XM (By His Father and Litigation Friend FM) v Leicestershire Partnership NHS Trust  EWHC 3102 (QB) (23 November 2020)
C was born on 27 June 2012. D provided health visitor services... C says that he sustained catastrophic permanent brain injury as a result of D failing to identify and act upon the fact that his head was growing at an abnormally fast rate. C had a very rare and benign brain tumour, a choroid plexus papilloma, from birth until he was treated in January 2013. The tumour caused overproduction of cerebrospinal fluid (CSF) which accumulated in the ventricles of his brain causing C's head to grow abnormally fast. Because of elasticity in a baby's skull, C was able to compensate for the rapid increase in the size of his head. In late December 2012 raised intracranial pressure began to cause symptoms. His parents took him to an emergency walk-in centre on 30 December 2012. He had massive hydrocephalus. On 3 January 2013 CSF was drained and the tumour successfully removed. However, it was too late to prevent injury and he sustained permanent catastrophic brain damage. 

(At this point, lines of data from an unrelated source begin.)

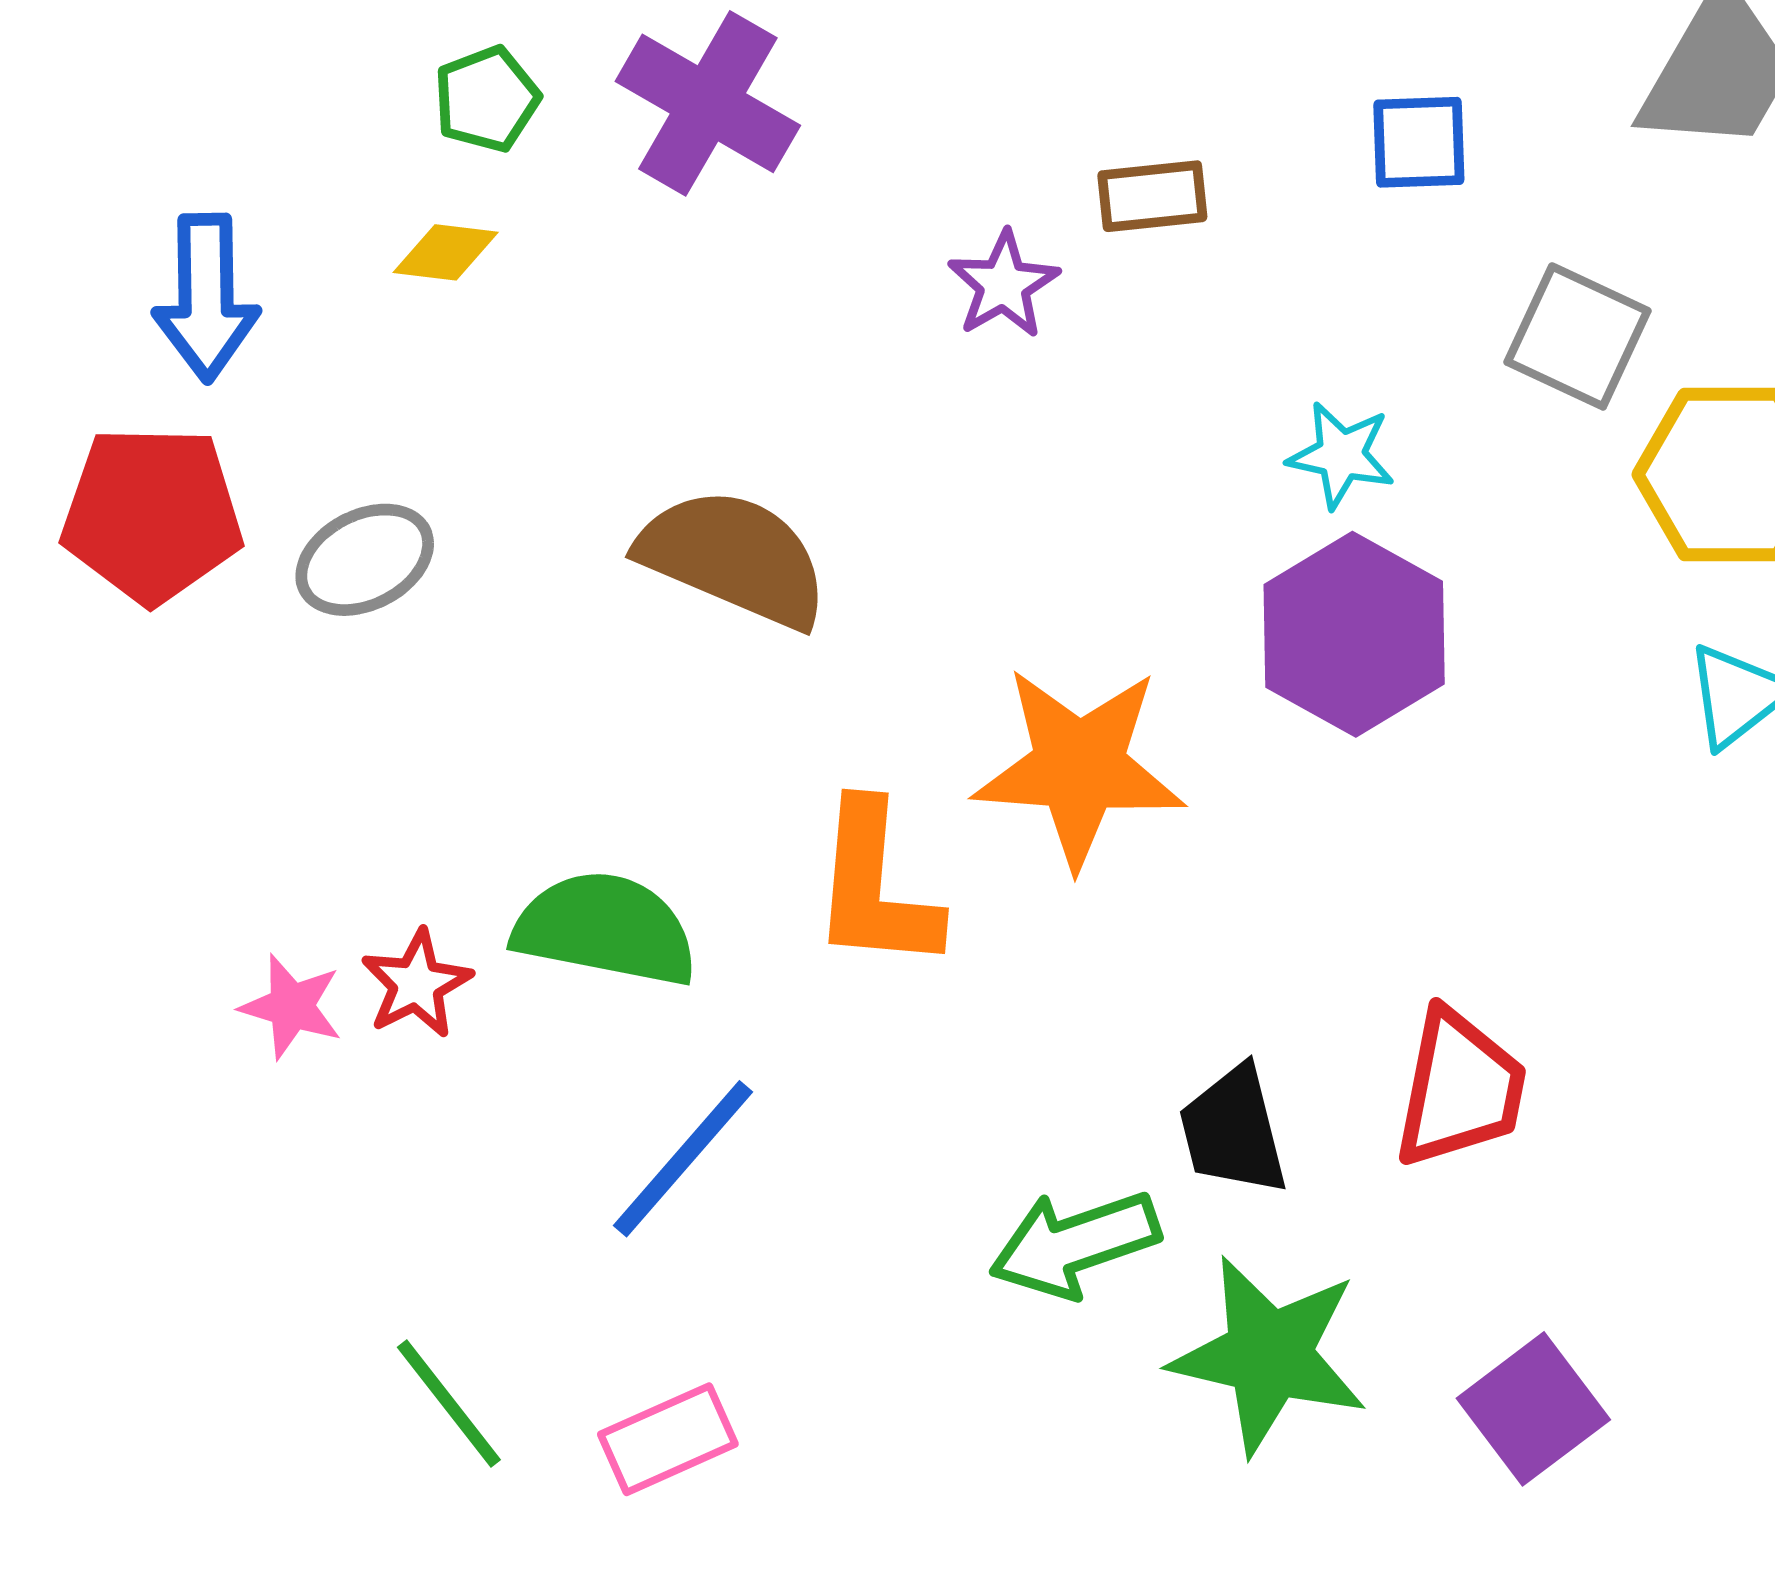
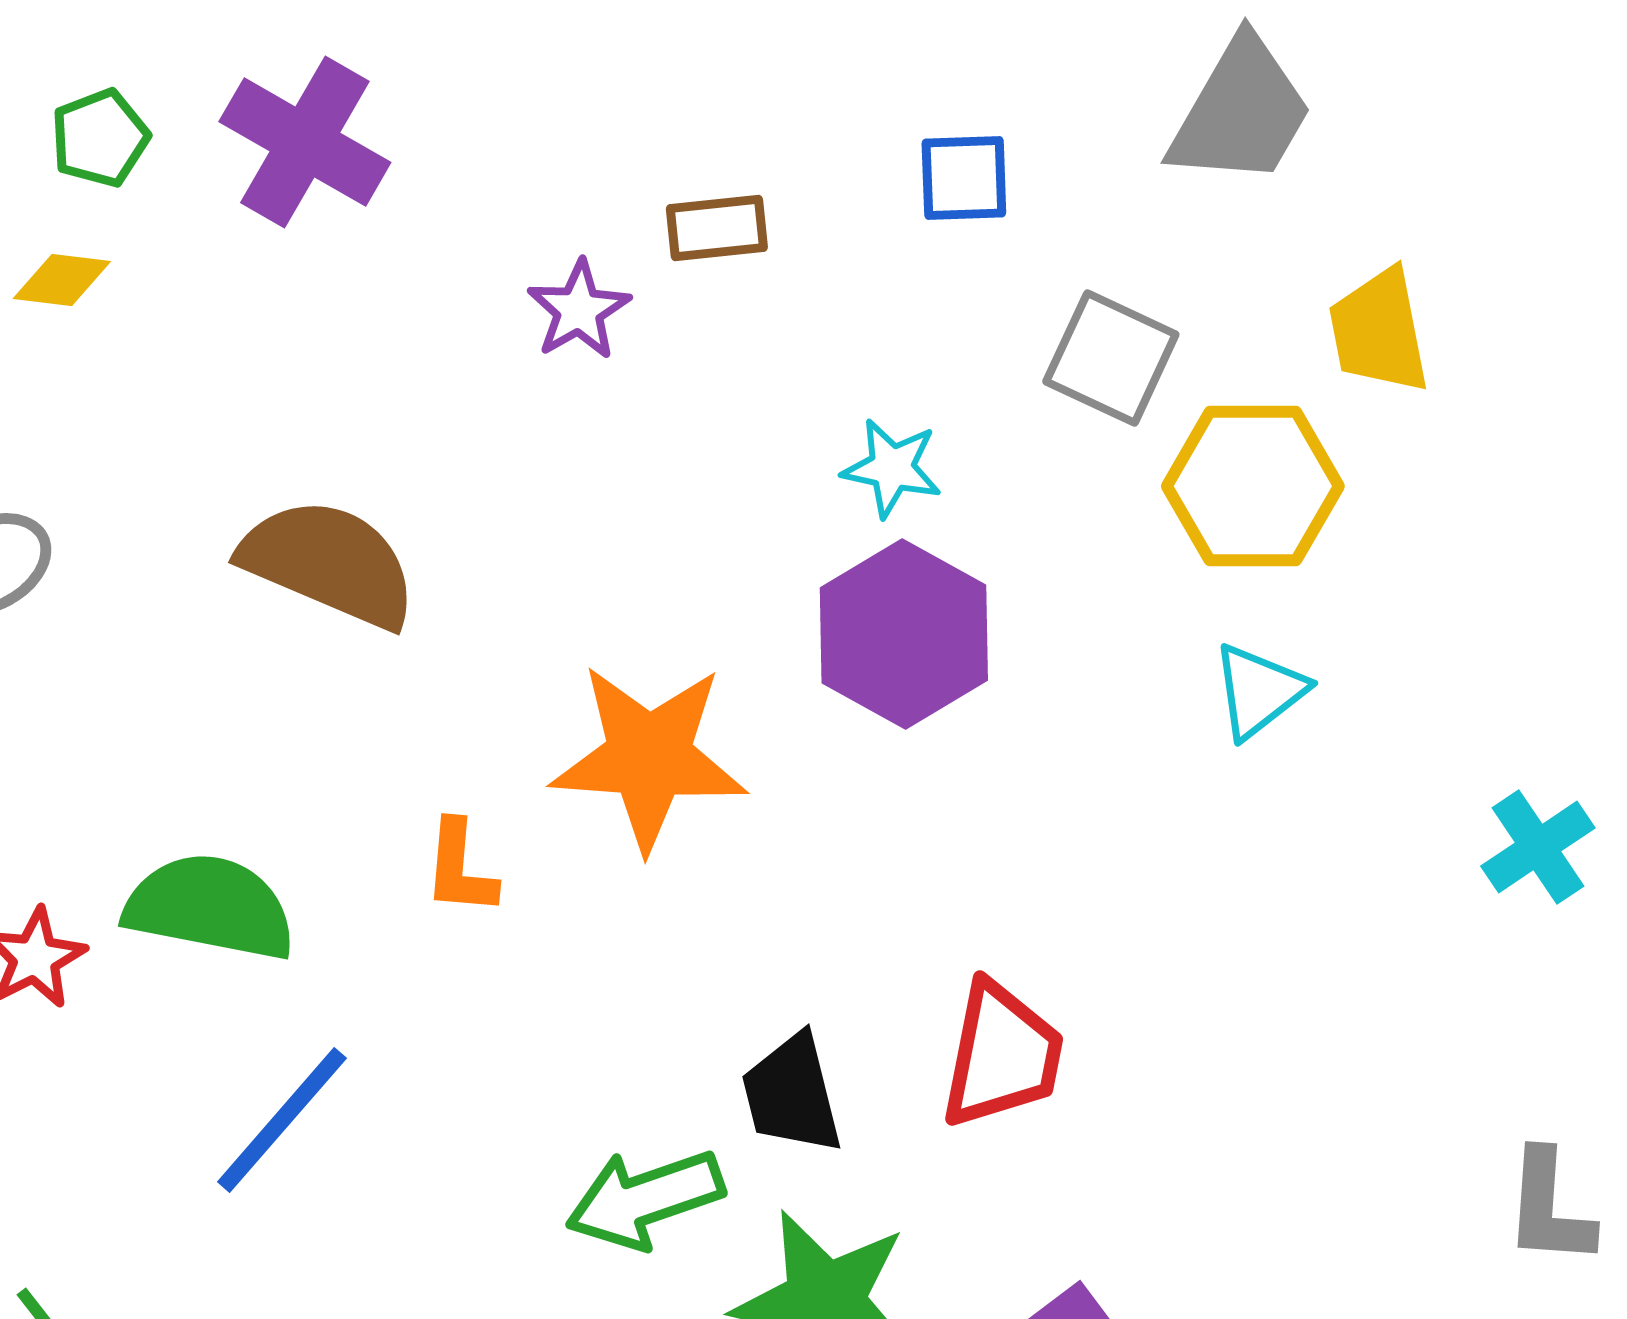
orange L-shape: (875, 887) -> (460, 868), size x0.6

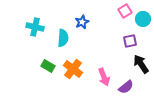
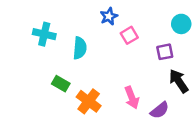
pink square: (125, 11) -> (129, 35), moved
blue star: (82, 22) -> (109, 16), moved
orange cross: (73, 69) -> (89, 101), moved

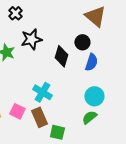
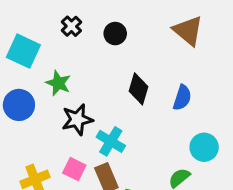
black star: (31, 39) -> (77, 120), moved
black circle: (82, 42) -> (115, 34), moved
cyan circle: (94, 96) -> (204, 147), moved

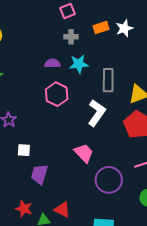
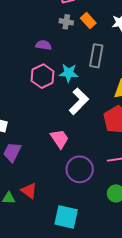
orange rectangle: (101, 28) -> (88, 21), moved, turned 56
cyan star: (79, 64) -> (69, 73), moved
gray rectangle: (108, 80) -> (96, 56), moved

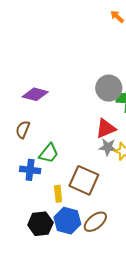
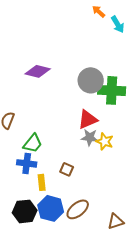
purple diamond: (35, 94) -> (38, 71), moved
blue cross: (30, 170) -> (27, 163), moved
brown square: (84, 180) -> (67, 169), size x0.5

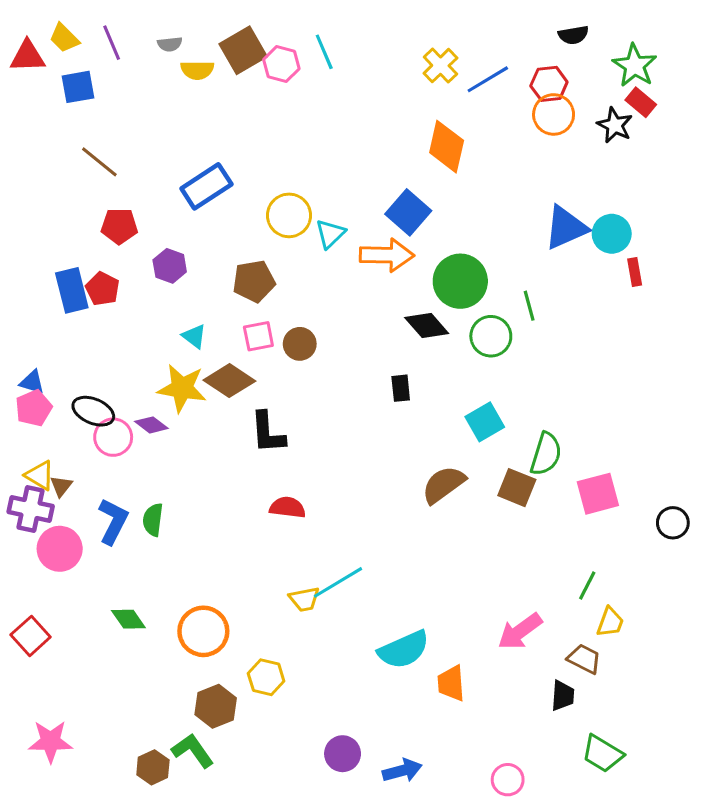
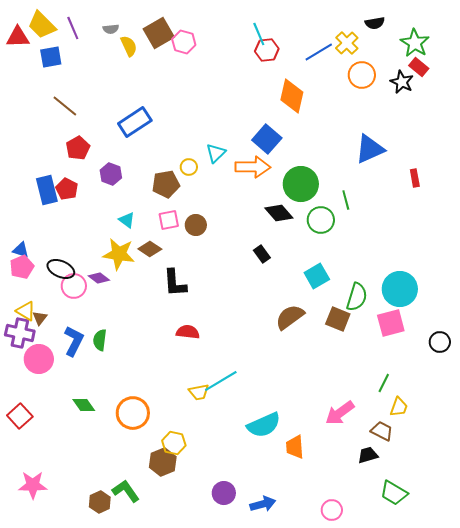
yellow trapezoid: (64, 38) -> (42, 25), size x1.4
cyan line: (324, 52) -> (259, 34), moved
yellow cross: (440, 66) -> (347, 43), moved
yellow semicircle: (197, 70) -> (129, 46), turned -115
red hexagon: (549, 84) -> (267, 50), moved
yellow circle: (289, 215) -> (189, 167), moved, size x0.6
red pentagon: (119, 226) -> (78, 148), turned -30
cyan circle: (612, 234) -> (400, 289), moved, size x1.4
brown diamond: (229, 381) -> (150, 249), size x0.7
black rectangle: (401, 388) -> (262, 254), turned -30
black trapezoid: (563, 696) -> (368, 455), turned -110
brown hexagon: (216, 706) -> (163, 462), moved

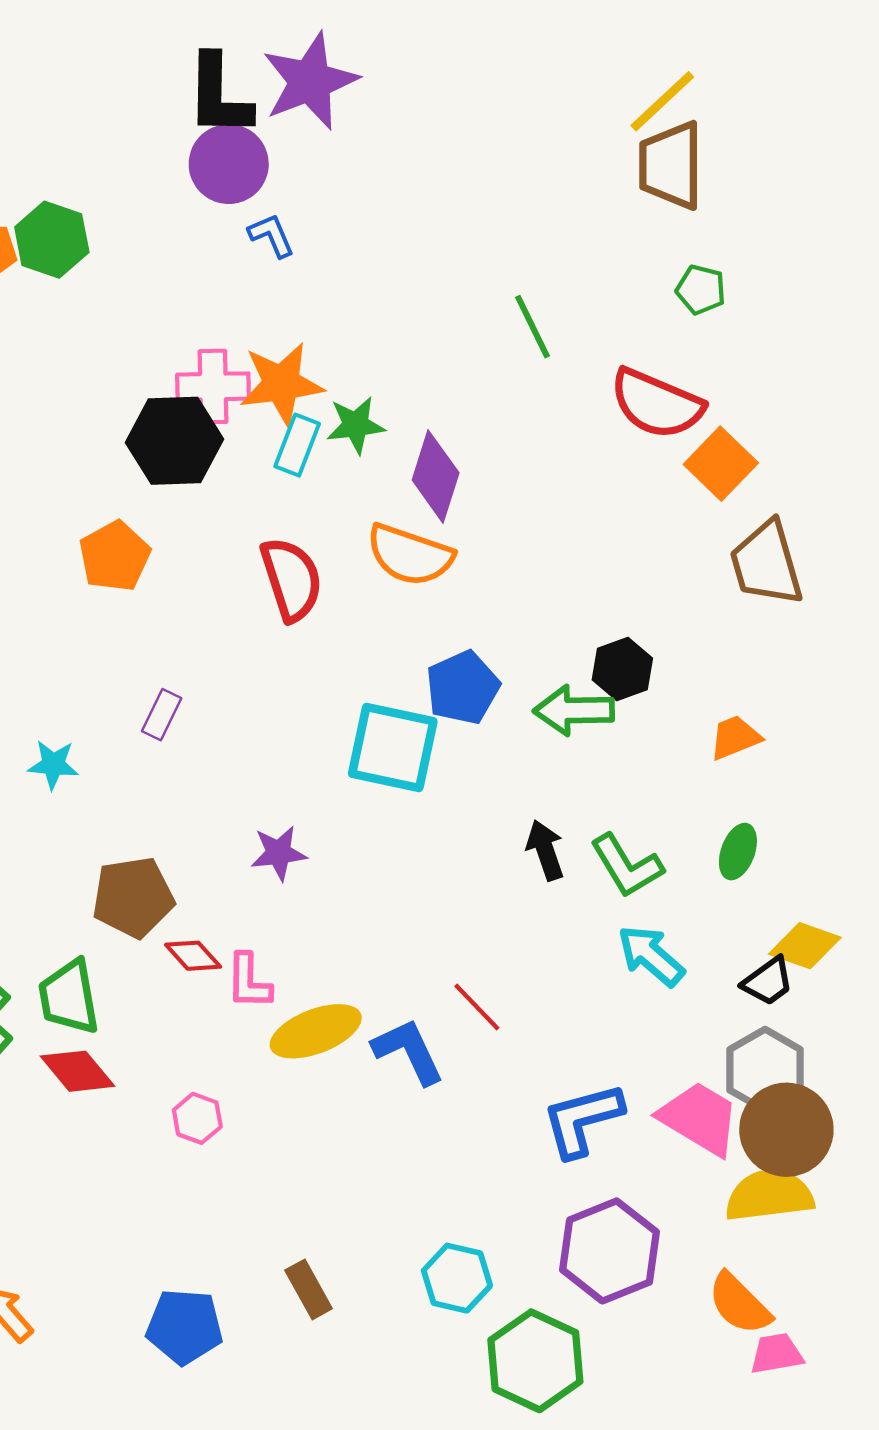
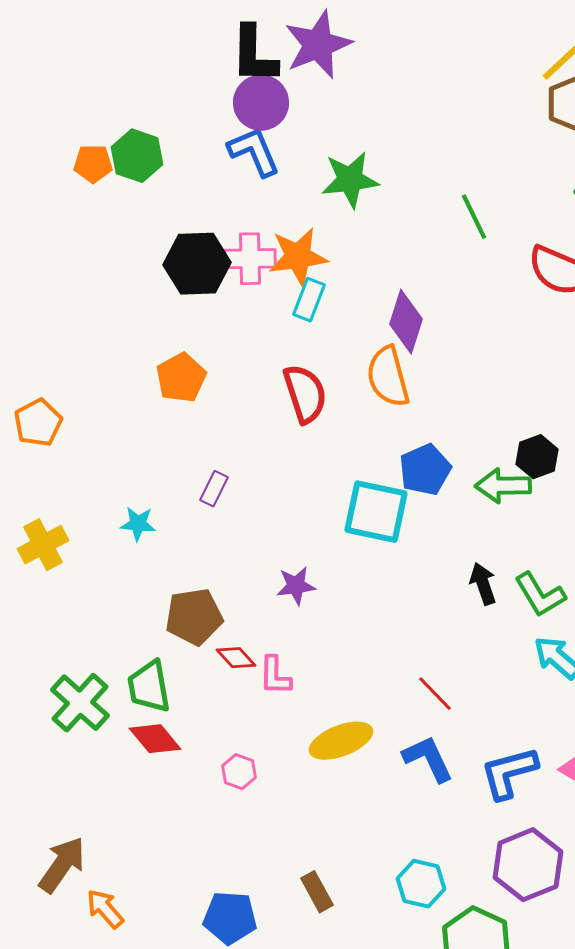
blue L-shape: (271, 235) -> (254, 152), moved, size x1.6
green star: (356, 425) -> (350, 180), moved, size x1.4
black hexagon: (174, 441) -> (197, 264), moved
orange semicircle: (410, 555) -> (388, 377), turned 56
yellow ellipse: (316, 1031) -> (341, 741), moved
blue L-shape: (408, 1051) -> (428, 759), moved

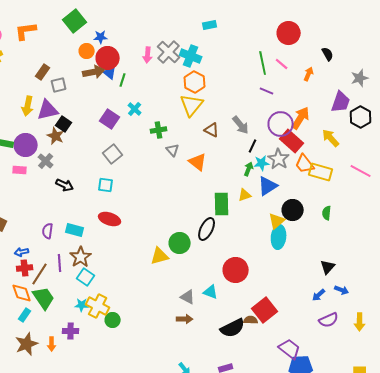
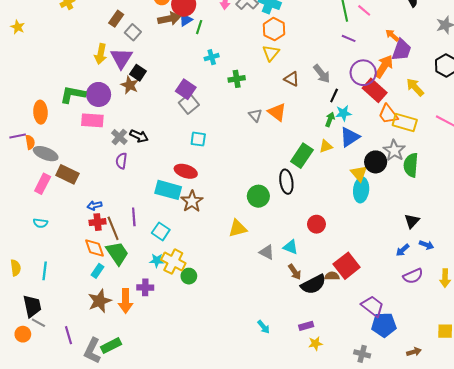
blue triangle: (110, 73) -> (186, 20), turned 48
orange arrow: (309, 74) -> (392, 35), moved, turned -72
gray square: (59, 85) -> (133, 32), turned -35
purple trapezoid: (341, 102) -> (402, 50), moved
yellow triangle: (192, 105) -> (271, 53), size x0.7
cyan cross: (135, 109) -> (212, 57), turned 32
purple triangle: (48, 110) -> (121, 58), turned -45
purple square: (110, 119) -> (186, 89), moved
gray triangle: (173, 150) -> (255, 115), moved
gray star: (279, 159) -> (394, 150), moved
gray cross: (46, 161) -> (119, 137), moved
pink rectangle: (20, 170) -> (92, 120), size x1.5
cyan square: (106, 185) -> (198, 139), moved
green rectangle: (222, 204) -> (302, 156), turned 35
green semicircle: (327, 213) -> (411, 165), size x1.6
yellow triangle: (277, 221) -> (359, 173), turned -30
black ellipse: (207, 229) -> (286, 182), turned -35
cyan rectangle: (75, 230) -> (168, 190), moved, size x1.4
purple semicircle: (48, 231) -> (121, 161), moved
yellow triangle: (160, 256) -> (238, 228), moved
brown star: (81, 257) -> (192, 201), moved
red circle: (236, 270) -> (316, 224), size x0.7
brown line: (40, 274) -> (113, 228), turned -55
brown arrow: (185, 319) -> (295, 272), moved, turned 56
orange arrow: (52, 344) -> (126, 301), size x1.6

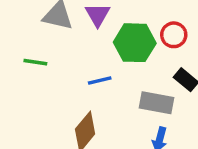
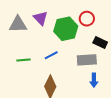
green line: (35, 62) -> (24, 60), moved

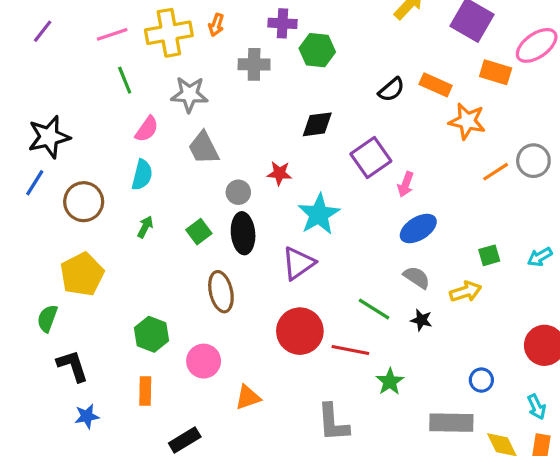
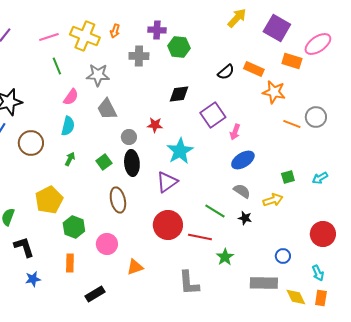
yellow cross: (169, 33) -> (85, 36), turned 32
orange line: (496, 172) -> (292, 124), turned 54
yellow pentagon: (82, 274) -> (49, 200), moved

Whilst C was in utero his head circumference was recorded on 17 May 2012 as being below the 5th centile and on 1st June 2012 as a little above the 5th centile... No measurement was taken of the head circumference at birth. 
On 10 July 2012 (aged 13 days) ... C's head circumference was on the 25th centile. 
On 8 August 2012 C was exactly 6 weeks old... The head circumference was by now on or just over the 50th centile. 
On or about 22 August 2012, the Claimant missed his 6-8 week GP appointment. 
On 30 December 2012 C went to the emergency walk-in centre. His head circumference was 99.6th centile on 30th December 2012 
My findings in favour of C are:
i) D was in breach of duty of care when she failed on 8 August 2012 to arrange for C's head circumference to be remeasured and/or failed to refer him for medical opinion.
ii) D was in breach of duty of care in not recommending to the C's parents that he undergo the 6-8 week GP check, albeit late.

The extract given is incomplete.